Before the Bayesian analysis, the indicators were normalized. Table 3 and Table 4 report the marginal posterior distribution for the intraclass correlation coefficient denoted by the intraclass correlation coefficient (ICC), which indicates the proportion of the variation in the scores for stress/anxiety that are caused by the between-groups heterogeneity. The independent variables are stress and anxiety, and the dependent variables include the environment, age, and the specialization.
On average, 76.3% of the variation in stress scores is due to the heterogeneity between males and females, while 82.6% of the variation in anxiety scores is also caused by this type of heterogeneity. Table 3 also presents the marginal posterior distributions of the reliabilities of the estimates of the random intercepts and random slope parameters over the groups.
In addition, 78.6% of the variation in the score for stress is subjected to heterogeneity between the study specializations, while 73.2% of the variation in the anxiety scores is caused by this heterogeneity. If the entire sample is analyzed, age, specialization, and environment are significant causes for stress, while none of the factors are causes for anxiety (see Table 4 that follows).

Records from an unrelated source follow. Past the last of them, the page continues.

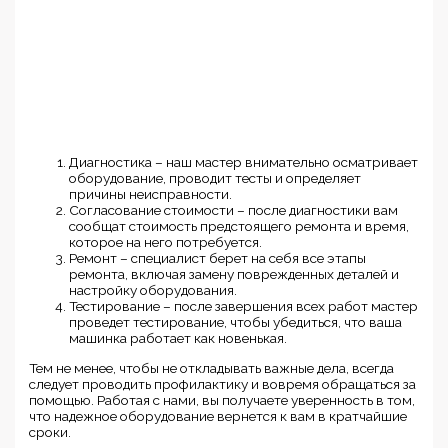
Диагностика – наш мастер внимательно осматривает
оборудование, проводит тесты и определяет
причины неисправности.
Согласование стоимости – после диагностики вам
сообщат стоимость предстоящего ремонта и время,
которое на него потребуется.
Ремонт – специалист берет на себя все этапы
ремонта, включая замену поврежденных деталей и
настройку оборудования.
Тестирование – после завершения всех работ мастер
проведет тестирование, чтобы убедиться, что ваша
машинка работает как новенькая.
Тем не менее, чтобы не откладывать важные дела, всегда
следует проводить профилактику и вовремя обращаться за
помощью. Работая с нами, вы получаете уверенность в том,
что надежное оборудование вернется к вам в кратчайшие
сроки.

Finally, the results of the group analysis revealed that labor status, environment, and age are associated with stress and anxiety (even though they might not be the causes), while gender is also a factor that might lead to anxiety. Therefore, it becomes clear that university students represent quite a vulnerable group that might exhibit various health and mental health-related problems that require immediate attention and support when something massive and unexpected, such as the COVID-19 pandemic, strikes and the usual ways of studying at HEIs and residing in dorms or any other student accommodation are distorted. The introduction of the online education surely presented a solution of how to maintain the operation of the HEIs during the COVID-19 pandemic, but it also caused adverse effects such as the feelings of loneliness and discomfort, as well as physical detachment from friends and colleagues.

5. Conclusions

Overall, the COVID-19 pandemic has introduced a substantial array of stresses to many students’ lives threatening their mental health and well-being. It becomes clear that efficient and inclusive access to specialized services and psychological help for vulnerable students might be needed.
Our results from the online questionnaire survey administered in the Czech Republic and Russia between November 2021 and February 2022 revealed that more than 87% of the students in our sample yielded medium to high vulnerability to stress, while 58% of the students were affected by severe anxiety during the online education caused by the COVID-19 pandemic and lockdowns. The most important factors contributing to stress and anxiety were the fear of being infected and social distancing, while the best strategy to cope with the stress appeared to be self-control. This finding leads to the conclusion that sports and relaxation need to be promoted as a good basis for building and sustaining effective self-control.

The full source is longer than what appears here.